# [Problem description]
Retype, word for word, every line starting at the line with "Mask all regions" and ending with the final line of the entries; skip the pictures.

Start of Data for processing

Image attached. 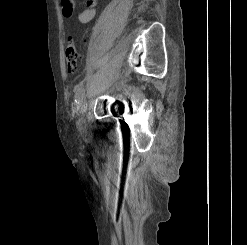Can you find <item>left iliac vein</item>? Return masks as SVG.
I'll return each mask as SVG.
<instances>
[{
    "mask_svg": "<svg viewBox=\"0 0 247 245\" xmlns=\"http://www.w3.org/2000/svg\"><path fill=\"white\" fill-rule=\"evenodd\" d=\"M86 108H87V102L84 100L80 103L79 107H78V111H79V119L77 121V127L79 129H83L85 126V112H86Z\"/></svg>",
    "mask_w": 247,
    "mask_h": 245,
    "instance_id": "obj_1",
    "label": "left iliac vein"
}]
</instances>
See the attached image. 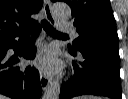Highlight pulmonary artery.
I'll use <instances>...</instances> for the list:
<instances>
[{
  "label": "pulmonary artery",
  "instance_id": "e3ab8cb5",
  "mask_svg": "<svg viewBox=\"0 0 128 99\" xmlns=\"http://www.w3.org/2000/svg\"><path fill=\"white\" fill-rule=\"evenodd\" d=\"M57 27L60 31L70 32L74 36H77L75 29L73 28V26L70 23L60 22L57 24Z\"/></svg>",
  "mask_w": 128,
  "mask_h": 99
}]
</instances>
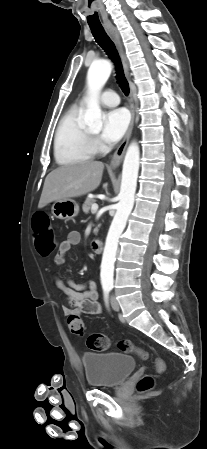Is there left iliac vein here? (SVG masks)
<instances>
[{
	"label": "left iliac vein",
	"mask_w": 207,
	"mask_h": 449,
	"mask_svg": "<svg viewBox=\"0 0 207 449\" xmlns=\"http://www.w3.org/2000/svg\"><path fill=\"white\" fill-rule=\"evenodd\" d=\"M111 306L115 311L119 310V304L114 296L111 297Z\"/></svg>",
	"instance_id": "obj_1"
}]
</instances>
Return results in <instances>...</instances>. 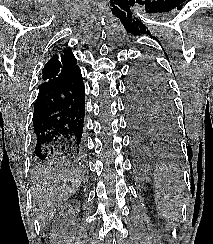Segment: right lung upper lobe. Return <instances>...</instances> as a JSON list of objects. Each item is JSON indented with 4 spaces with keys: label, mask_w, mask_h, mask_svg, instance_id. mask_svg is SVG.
<instances>
[{
    "label": "right lung upper lobe",
    "mask_w": 213,
    "mask_h": 244,
    "mask_svg": "<svg viewBox=\"0 0 213 244\" xmlns=\"http://www.w3.org/2000/svg\"><path fill=\"white\" fill-rule=\"evenodd\" d=\"M76 63L72 51L69 48L63 49L45 64L42 71L43 83H53L69 76L79 68Z\"/></svg>",
    "instance_id": "1"
}]
</instances>
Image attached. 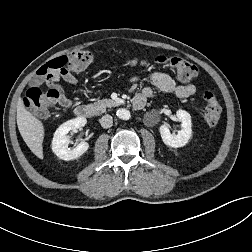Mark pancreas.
<instances>
[{"label": "pancreas", "instance_id": "1", "mask_svg": "<svg viewBox=\"0 0 252 252\" xmlns=\"http://www.w3.org/2000/svg\"><path fill=\"white\" fill-rule=\"evenodd\" d=\"M118 106V103L111 99H99L94 103V111L96 114L106 112L107 108Z\"/></svg>", "mask_w": 252, "mask_h": 252}]
</instances>
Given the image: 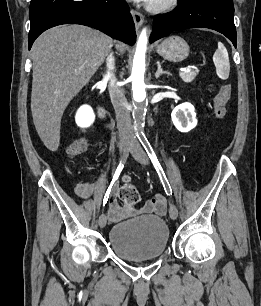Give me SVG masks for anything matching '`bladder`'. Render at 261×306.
<instances>
[{
  "label": "bladder",
  "mask_w": 261,
  "mask_h": 306,
  "mask_svg": "<svg viewBox=\"0 0 261 306\" xmlns=\"http://www.w3.org/2000/svg\"><path fill=\"white\" fill-rule=\"evenodd\" d=\"M169 235L164 219L140 215L115 224L109 232V244L113 252L124 260L154 259L167 251Z\"/></svg>",
  "instance_id": "bladder-1"
}]
</instances>
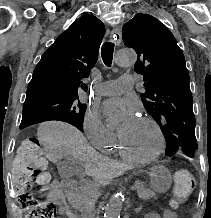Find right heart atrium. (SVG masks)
<instances>
[{
    "mask_svg": "<svg viewBox=\"0 0 211 218\" xmlns=\"http://www.w3.org/2000/svg\"><path fill=\"white\" fill-rule=\"evenodd\" d=\"M83 128L91 143L98 149L111 143L115 137L106 128L98 114L93 110H87L83 119Z\"/></svg>",
    "mask_w": 211,
    "mask_h": 218,
    "instance_id": "right-heart-atrium-1",
    "label": "right heart atrium"
}]
</instances>
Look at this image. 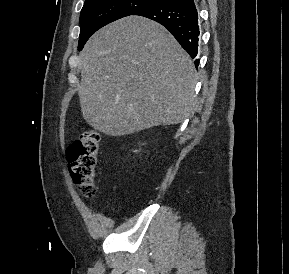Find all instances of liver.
I'll list each match as a JSON object with an SVG mask.
<instances>
[{
    "label": "liver",
    "instance_id": "obj_1",
    "mask_svg": "<svg viewBox=\"0 0 289 274\" xmlns=\"http://www.w3.org/2000/svg\"><path fill=\"white\" fill-rule=\"evenodd\" d=\"M80 67L83 118L108 136L179 124L192 111L193 61L147 18L125 17L97 31L80 53Z\"/></svg>",
    "mask_w": 289,
    "mask_h": 274
}]
</instances>
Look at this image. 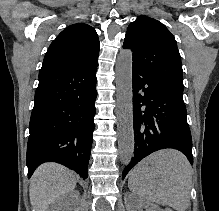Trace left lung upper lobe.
<instances>
[{"mask_svg":"<svg viewBox=\"0 0 219 211\" xmlns=\"http://www.w3.org/2000/svg\"><path fill=\"white\" fill-rule=\"evenodd\" d=\"M123 48L133 52V66L183 93V70L174 36L159 21L140 16L127 29Z\"/></svg>","mask_w":219,"mask_h":211,"instance_id":"left-lung-upper-lobe-1","label":"left lung upper lobe"}]
</instances>
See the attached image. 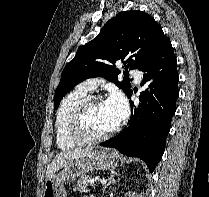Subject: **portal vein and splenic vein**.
Returning <instances> with one entry per match:
<instances>
[{
    "label": "portal vein and splenic vein",
    "instance_id": "18ae733b",
    "mask_svg": "<svg viewBox=\"0 0 209 197\" xmlns=\"http://www.w3.org/2000/svg\"><path fill=\"white\" fill-rule=\"evenodd\" d=\"M107 182V180L106 179H102V180H100V183L101 184H105Z\"/></svg>",
    "mask_w": 209,
    "mask_h": 197
}]
</instances>
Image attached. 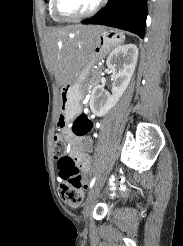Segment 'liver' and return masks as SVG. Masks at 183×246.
<instances>
[{
    "instance_id": "obj_1",
    "label": "liver",
    "mask_w": 183,
    "mask_h": 246,
    "mask_svg": "<svg viewBox=\"0 0 183 246\" xmlns=\"http://www.w3.org/2000/svg\"><path fill=\"white\" fill-rule=\"evenodd\" d=\"M102 27L71 25L47 34L50 62L59 84L69 83L86 62L88 51ZM73 33V38H70ZM70 38V39H69Z\"/></svg>"
}]
</instances>
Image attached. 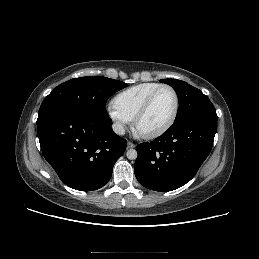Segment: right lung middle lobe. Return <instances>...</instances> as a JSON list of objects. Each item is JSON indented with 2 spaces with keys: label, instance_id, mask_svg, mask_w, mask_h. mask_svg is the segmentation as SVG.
I'll list each match as a JSON object with an SVG mask.
<instances>
[{
  "label": "right lung middle lobe",
  "instance_id": "right-lung-middle-lobe-1",
  "mask_svg": "<svg viewBox=\"0 0 259 259\" xmlns=\"http://www.w3.org/2000/svg\"><path fill=\"white\" fill-rule=\"evenodd\" d=\"M125 87L127 84L124 82L102 76L71 79L54 88L44 99L38 118L50 111L69 107L98 116H108L105 110L108 98Z\"/></svg>",
  "mask_w": 259,
  "mask_h": 259
}]
</instances>
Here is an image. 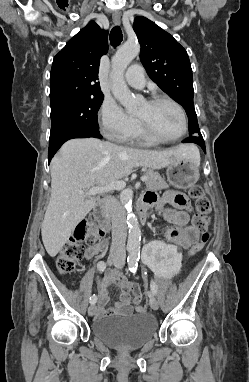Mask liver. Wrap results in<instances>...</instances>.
<instances>
[{
	"label": "liver",
	"mask_w": 249,
	"mask_h": 382,
	"mask_svg": "<svg viewBox=\"0 0 249 382\" xmlns=\"http://www.w3.org/2000/svg\"><path fill=\"white\" fill-rule=\"evenodd\" d=\"M191 156L200 163L192 145L163 151L122 147L96 138L67 141L51 161V197L41 225L47 253L55 257L77 224L95 205L84 193L129 175L134 167L162 169L179 157Z\"/></svg>",
	"instance_id": "obj_1"
}]
</instances>
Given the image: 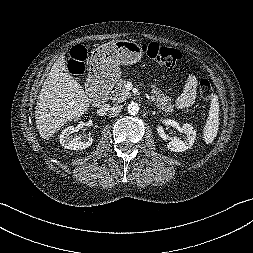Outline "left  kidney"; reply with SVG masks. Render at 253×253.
<instances>
[{
  "label": "left kidney",
  "mask_w": 253,
  "mask_h": 253,
  "mask_svg": "<svg viewBox=\"0 0 253 253\" xmlns=\"http://www.w3.org/2000/svg\"><path fill=\"white\" fill-rule=\"evenodd\" d=\"M180 131L187 136L184 140L176 138L168 143V149L173 152H183L189 149L191 146H193L194 141L196 140V131L193 129L192 125L185 123Z\"/></svg>",
  "instance_id": "obj_1"
}]
</instances>
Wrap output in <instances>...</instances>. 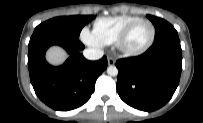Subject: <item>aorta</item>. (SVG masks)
<instances>
[{"label":"aorta","instance_id":"1","mask_svg":"<svg viewBox=\"0 0 203 123\" xmlns=\"http://www.w3.org/2000/svg\"><path fill=\"white\" fill-rule=\"evenodd\" d=\"M107 73H108V75H110V76H117V75H118V69H117L116 66L110 65V66L107 68Z\"/></svg>","mask_w":203,"mask_h":123}]
</instances>
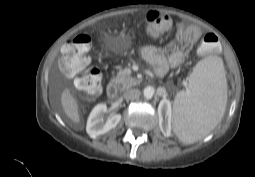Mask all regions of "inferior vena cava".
I'll list each match as a JSON object with an SVG mask.
<instances>
[{
    "label": "inferior vena cava",
    "instance_id": "inferior-vena-cava-1",
    "mask_svg": "<svg viewBox=\"0 0 255 177\" xmlns=\"http://www.w3.org/2000/svg\"><path fill=\"white\" fill-rule=\"evenodd\" d=\"M141 92L138 89H129L124 93V98L126 100H135L139 98Z\"/></svg>",
    "mask_w": 255,
    "mask_h": 177
}]
</instances>
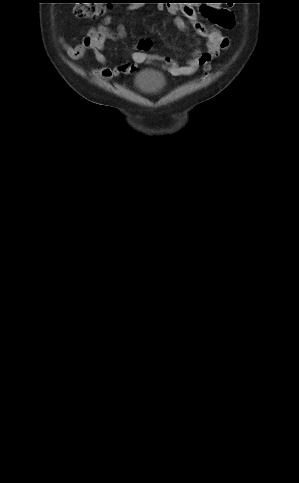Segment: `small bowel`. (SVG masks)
Returning a JSON list of instances; mask_svg holds the SVG:
<instances>
[{"label": "small bowel", "mask_w": 299, "mask_h": 483, "mask_svg": "<svg viewBox=\"0 0 299 483\" xmlns=\"http://www.w3.org/2000/svg\"><path fill=\"white\" fill-rule=\"evenodd\" d=\"M180 3V2H175ZM159 8L163 9V6ZM165 9L174 16V23L179 30H185V18L189 19L196 32L206 39V50H195L185 64L180 65L171 58L162 55L150 54L152 42L149 38L139 41L137 49L131 53L132 62L108 66V57L103 53L104 43L107 39H122L126 36V27L118 24L115 30L108 26L113 23L111 17H105L103 22L92 27L86 36L77 45H70L61 39L68 56L72 59H82L88 51H92L95 59L100 65L96 70V75L103 80H109L115 76H124L134 72L138 65L156 61L175 76H190L196 73L200 67H208L212 60L217 58L220 53L229 46V39L216 28H208L198 21L197 13L193 6L182 4H168ZM204 13L217 26L230 29L234 25L235 17L232 12L218 5H208L203 8Z\"/></svg>", "instance_id": "small-bowel-1"}]
</instances>
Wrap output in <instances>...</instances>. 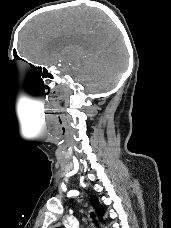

End of Data for processing

# [Solved exercise]
Mask all regions of "inferior vena cava".
I'll list each match as a JSON object with an SVG mask.
<instances>
[{
    "label": "inferior vena cava",
    "instance_id": "inferior-vena-cava-1",
    "mask_svg": "<svg viewBox=\"0 0 255 177\" xmlns=\"http://www.w3.org/2000/svg\"><path fill=\"white\" fill-rule=\"evenodd\" d=\"M141 92L138 89H129L124 93V98L126 100H135L139 98Z\"/></svg>",
    "mask_w": 255,
    "mask_h": 177
}]
</instances>
Segment: `small bowel`. (SVG masks)
Returning a JSON list of instances; mask_svg holds the SVG:
<instances>
[{"label": "small bowel", "mask_w": 299, "mask_h": 483, "mask_svg": "<svg viewBox=\"0 0 299 483\" xmlns=\"http://www.w3.org/2000/svg\"><path fill=\"white\" fill-rule=\"evenodd\" d=\"M180 3V2H175ZM159 8L163 9V6ZM165 9L174 16V23L179 30H185V18L189 19L196 32L206 39V50H195L185 64L180 65L171 58L162 55L150 54L152 42L149 38L139 41L137 49L131 53L132 62L108 66V57L103 53L104 43L107 39H122L126 36V27L118 24L115 30L108 26L113 23L111 17H105L103 22L92 27L86 36L77 45H70L61 39L68 56L72 59H82L88 51H92L95 59L100 65L96 70V75L103 80H109L115 76H124L134 72L138 65L156 61L175 76H190L196 73L200 67H208L212 60L217 58L220 53L229 46V39L216 28H208L198 21L197 13L193 6L182 4H168ZM204 13L217 26L230 29L234 25L235 17L232 12L218 5H208L203 8Z\"/></svg>", "instance_id": "small-bowel-1"}]
</instances>
Wrap output in <instances>...</instances>. 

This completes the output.